During the company’s first quarter earnings call, Mark Zuckerberg and chief financial officer Susan Li discussed Meta’s long-term bet on AI

Meta, the parent company of Facebook, has reported a first-quarter total revenue of $36.5bn, up 27%.

The firm said it was committed to ensuring long-term investments in artificial intelligence (AI) and augmented reality.

“We’ve historically seen a lot of volatility in our stock during this phase of our product playbook – where we’re investing in scaling a new product but aren’t yet monetising it,” said CEO Mark Zuckerberg. “We saw this with Reels, Stories, as News Feed transitioned to mobile and more. I also expect to see a multi-year investment cycle before we’ve fully scaled Meta AI, business AI and more into the profitable services.”

During the earnings call, the company’s chief financial officer, Susan Li, said the cost of revenue increased 9%. The higher infrastructure costs related to investments in AI were partially offset by what she described as “lapping Reality Labs inventory-related valuation adjustments”.

Reality Lab is the company’s augmented reality and metaverse initiative. This division posted an operating loss of $3.8bn, with revenue at $440m, up 30%, driven by Quest headset sales. 

Looking at how the firm has broadened its AI capabilities, Li said investments in developing advanced recommendation systems were driving incremental engagement on the company’s platforms. “People are finding added value by discovering content from accounts they’re not connected to,” she said. “The level of recommended content in our apps has scaled as we’ve improved these systems, and we see further opportunity to increase the relevance and personalisation of recommendations as we advance our models.”
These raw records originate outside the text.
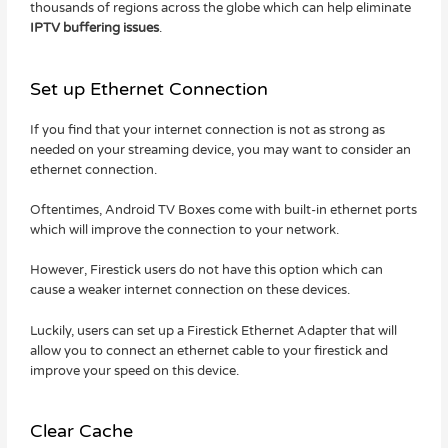
thousands of regions across the globe which can help eliminate
IPTV buffering issues
.
Set up Ethernet Connection
If you find that your internet connection is not as strong as
needed on your streaming device, you may want to consider an
ethernet connection.
Oftentimes, Android TV Boxes come with built-in ethernet ports
which will improve the connection to your network.
However, Firestick users do not have this option which can
cause a weaker internet connection on these devices.
Luckily, users can set up a Firestick Ethernet Adapter that will
allow you to connect an ethernet cable to your firestick and
improve your speed on this device.
Clear Cache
Li added that Meta was also introducing deeper integrations of generative artificial intelligence (GenAI) into its apps in the US and 12 other countries. “Along with using Meta, AI within our chat surfaces, people will now be able to use Meta AI in search within our apps, as well as Feed and Groups on Facebook,” she said. “We expect these integrations will complement our social discovery strategy as our recommendation systems help people to discover and explore their interests while Meta AI enables them to dive deeper on topics they’re interested in.”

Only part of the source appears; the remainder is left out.